I started something like this
1) Convert data from Text to RCFile format
Driver
public Job constructJob(final String jobName, final Path inputPath, final Path outputPath, Class<?> jarClass,
String compressionScheme, final Configuration configuration, final long colCount) throws IOException {
if (!"none".equalsIgnoreCase(compressionScheme)) {
configuration.set(RCFileOutputFormat.COMPRESSION_CODEC_CONF, compressionScheme);
}
RCFileOutputFormat.setColumnNumber(configuration, (int) colCount);
// configuration.set("mapred.child.java.opts", "-Xmx4096m");
Job job = new Job(configuration, jobName);
job.setJarByClass(jarClass);
job.setNumReduceTasks(0);
job.setInputFormatClass(TextInputFormat.class);
job.setOutputFormatClass(RCFileOutputFormat.class);
TextInputFormat.addInputPath(job, inputPath);
RCFileOutputFormat.setOutputPath(job, outputPath);
job.setMapperClass(RCFileWriteMapper.class);
return job;
}
There are no reducers here.
RCFileWriteMapper
protected void map(LongWritable key, Text value,
Mapper<LongWritable, Text, Void, BytesRefArrayWritable>.Context context) throws java.io.IOException,
InterruptedException {
String row = value.toString();
StringTokenizer tokenize = new StringTokenizer(row);
int columnIndex = 0;
BytesRefArrayWritable dataWrite = new BytesRefArrayWritable(10);
while (tokenize.hasMoreElements()) {
Text columnValue = new Text(tokenize.nextToken());
BytesRefWritable bytesRefWritable = new BytesRefWritable();
bytesRefWritable.set(columnValue.getBytes(), 0, columnValue.getLength());
// ensure the if required the capacity is increased
dataWrite.resetValid(columnIndex);
dataWrite.set(columnIndex, bytesRefWritable);
columnIndex++;
}
context.write(null, dataWrite);
}
The above code did work correctly But Is this how RCFileOutputFormat should be used ? Are we expected to break a given row in map() into columns, store them using BytesRefWritable as this is what RCFile expects ? Or can it be avoided and handled automatically by RCFileOutputFormat ?

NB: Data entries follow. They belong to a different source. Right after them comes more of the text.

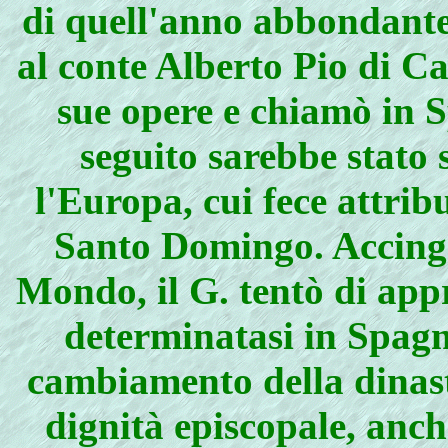
di quell'anno abbondantem
al conte Alberto Pio di Ca
sue opere e chiamò in S
seguito sarebbe stato 
l'Europa, cui fece attrib
Santo Domingo. Accinge
Mondo, il G. tentò di appr
determinatasi in Spagn
cambiamento della dinasti
dignità episcopale, anche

II) Read specific columns of RCFile and convert them into Text
Driver:
Job job = new Job(configuration, jobName);
job.setJarByClass(jarClass);
job.setNumReduceTasks(0);
job.setInputFormatClass(RCFileBaseInputFormat.class);
job.setOutputFormatClass(TextOutputFormat.class);
ColumnProjectionUtils.setReadColumnIDs(configuration, columnIds);
RCFileInputFormat.addInputPath(new JobConf(configuration), inputPath);
TextOutputFormat.setOutputPath(job, outputPath);
job.setMapperClass(RCFileReadMapper.class);
return job;
I had to use org.apache.hadoop.hive.ql.io.RCFileInputFormat as RCFileBaseInputFormat (elephant-bird) did not have addInputPath() Will this work ?
Mapper:
I do not know what are the datatypes of input and output here ? I tried something like this
public class RCFileReadMapper extends Mapper<Void, BytesRefArrayWritable, Void, Text> {
protected void map(Void key, BytesRefArrayWritable value,
Mapper<Void, BytesRefArrayWritable, Void, Text>.Context context) throws java.io.IOException,
InterruptedException {
System.out.println(key);
System.out.println(value);
}
}
When running the program with above driver and mapper, the mapper was never invoked and i got the following exception
Exception in thread "main" java.lang.RuntimeException: java.lang.InstantiationException
at org.apache.hadoop.util.ReflectionUtils.newInstance(ReflectionUtils.java:115)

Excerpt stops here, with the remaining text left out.